::: MATERIAL PROVIDED

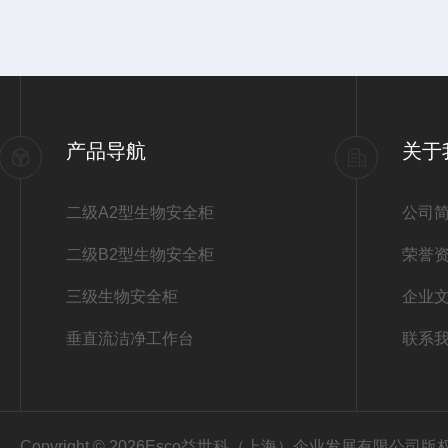
产品导航
关于
二级A2型生物安全柜
公司
二级B2型生物安全柜
荣誉
三级生物安全柜
企业
垂直流洁净工作台
联系
Copyright © 2026Esco益世科（上海）企业发展有限公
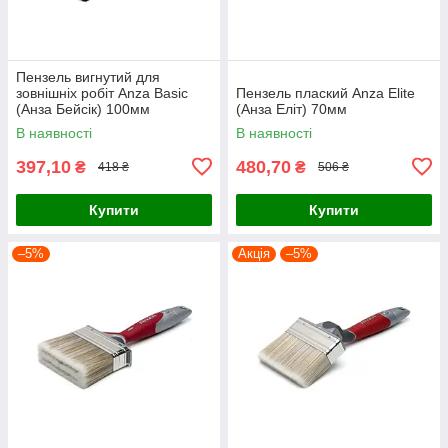
Пензель вигнутий для
зовнішніх робіт Anza Basic
Пензель плаский Anza Elite
(Анза Бейсік) 100мм
(Анза Еліт) 70мм
В наявності
В наявності
397,10
480,70
₴
₴
418 ₴
506 ₴
Купити
Купити
–5%
Акція
–5%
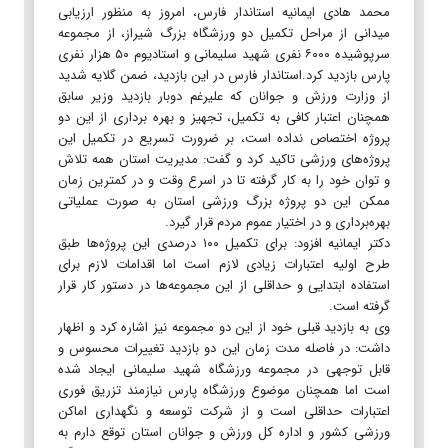
محمد هادی ایمانیه استاندار فارس، امروز به منظور ارزیابی
میدانی از مراحل تکمیل دو ورزشگاه بزرگ شیراز، از مجموعه
سرپوشیده ۶۰۰۰ نفری شهید سلیمانی و استادیوم ۵۰ هزار نفری
پارس بازدید کرد.استاندار فارس در این بازدید، ضمن گلایه شدید
از وزارت ورزش و جوانان که علیرغم دوبار بازدید وزیر سابق
همچنان اعتبار کافی به تکمیل، تجهیز و بهره برداری از این دو
پروژه اختصاص نداده است، بر ضرورت تسریع در تکمیل این
پروژه‌های ورزشی تاکید کرد و گفت: مدیریت استان همه تلاش
و توان خود را به کار گرفته تا در اسرع وقت و در کمترین زمان
ممکن این دو پروژه بزرگ ورزشی استان به صورت عملیاتی
بهره‌برداری و در اختیار عموم مردم قرار گیرد.
دکتر ایمانیه افزود: برای تکمیل ۱۰۰ درصدی این پروژه‌ها طبق
طرح اولیه اعتبارات زیادی لازم است اما اقدامات لازم برای
استفاده ابتدایی و حداقلی از این مجموعه‌ها در دستور کار قرار
گرفته است.
وی به بازدید قبلی خود از این دو مجموعه نیز اشاره کرد و اظهار
داشت: در فاصله مدت زمان این دو بازدید تغییرات محسوس و
قابل توجهی در مجموعه ورزشگاه شهید سلیمانی ایجاد شده
است اما همچنان موضوع ورزشگاه پارس نیازمند تزریق فوری
اعتبارات حداقلی است و از شرکت توسعه و نگهداری اماکن
ورزشی کشور و اداره کل ورزش و جوانان استان توقع دارم به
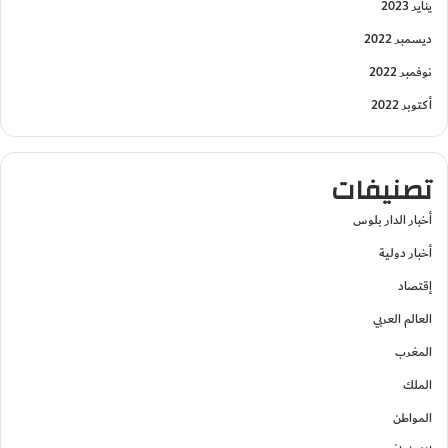
يناير 2023
ديسمبر 2022
نوفمبر 2022
أكتوبر 2022
تصنيفات
أخبار الدار بلوس
أخبار دولية
إقتصاد
العالم العربي
المغرب
الملك
المواطن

::::::

=== ACTIVITY ===
Given the listing above, return exactly, and only, the lines from the line with "پارس بازدید کرد.استاندار" through its final line, both included, with the pictures removed.

=== RESPONSE TO THE EXERCISE ===
پارس بازدید کرد.استاندار فارس در این بازدید، ضمن گلایه شدید
از وزارت ورزش و جوانان که علیرغم دوبار بازدید وزیر سابق
همچنان اعتبار کافی به تکمیل، تجهیز و بهره برداری از این دو
پروژه اختصاص نداده است، بر ضرورت تسریع در تکمیل این
پروژه‌های ورزشی تاکید کرد و گفت: مدیریت استان همه تلاش
و توان خود را به کار گرفته تا در اسرع وقت و در کمترین زمان
ممکن این دو پروژه بزرگ ورزشی استان به صورت عملیاتی
بهره‌برداری و در اختیار عموم مردم قرار گیرد.
دکتر ایمانیه افزود: برای تکمیل ۱۰۰ درصدی این پروژه‌ها طبق
طرح اولیه اعتبارات زیادی لازم است اما اقدامات لازم برای
استفاده ابتدایی و حداقلی از این مجموعه‌ها در دستور کار قرار
گرفته است.
وی به بازدید قبلی خود از این دو مجموعه نیز اشاره کرد و اظهار
داشت: در فاصله مدت زمان این دو بازدید تغییرات محسوس و
قابل توجهی در مجموعه ورزشگاه شهید سلیمانی ایجاد شده
است اما همچنان موضوع ورزشگاه پارس نیازمند تزریق فوری
اعتبارات حداقلی است و از شرکت توسعه و نگهداری اماکن
ورزشی کشور و اداره کل ورزش و جوانان استان توقع دارم به
يناير 2023
ديسمبر 2022
نوفمبر 2022
أكتوبر 2022
تصنيفات
أخبار الدار بلوس
أخبار دولية
إقتصاد
العالم العربي
المغرب
الملك
المواطن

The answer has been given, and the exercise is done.